Science is a collaborative kind of thing. People find things out, write it and disseminate it to tell your colleagues and the world at large what you’ve done – and read up what everyone else is doing too, to guide your way.

Most people are familiar with the concept of a scientific journal – the practising scientist makes an observation, writes a report and publishes it in a funny-looking journal. The problem, at least according to Randy Schekman, is that the race to the top, to be published in the most prestigious journals, distorts the scientific process and favours eye-catching research over solid research.
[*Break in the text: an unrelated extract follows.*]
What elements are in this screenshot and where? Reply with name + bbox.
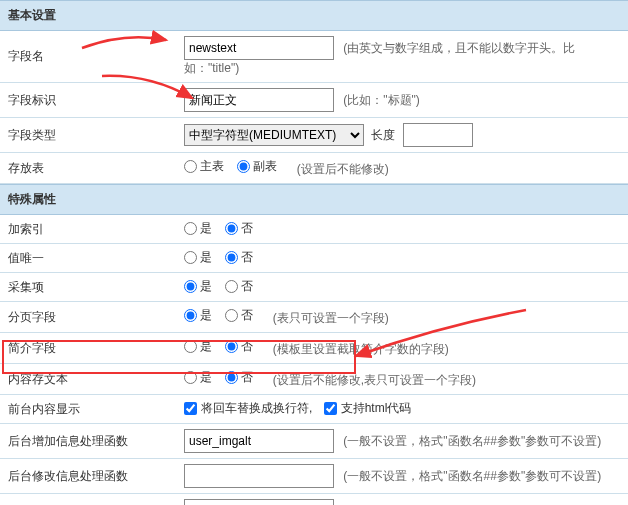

In an article for the Guardian, Schekman, Nobel laureate and Professor of Cell Biology at University of California Berkeley, says he will be boycotting top-ranked scientific journals, such as Nature and Science, presumably favouring less prestigious but more balanced publications. This highlights a looming problem the scientific community currently faces: publication in such journals is highly desirable but often provide an inaccurate representation of the field. Top journals commonly favour either dazzling results or controversial ideas, picking a very select subsection of all scientific material published, biased towards the headline grabbing. As such, scientists are encouraged to work on fashionable or contentious topics, often disfavouring fields that are not seen as ‘up and coming’.

I would like to argue the problem is not the race to the top – it’s hiring the best climbers.

While there is a selection bias towards exciting and cutting edge research, that is human nature – we are attracted to it and scientists have the freedom to choose what topics to study. The intrinsic idea of a ranking for scientific journals is also not surprising; it is useful to know if an article is a deal breaker, or more of a run of the mill finding, based on where it appears in the literature.


What gets to the core of the issue is publication bias being sustained by the academic assessment system. Publication in prestigious journals is seen as necessary for success in academia – the more of these you accumulate, the better your chances of landing a job or securing a grant. For institutions, it forms the core of their assessment, with laboratories, departments and universities ranked based on their ability to continuously produce high impact publications and directly affecting their ability to secure essential funding to continue operating.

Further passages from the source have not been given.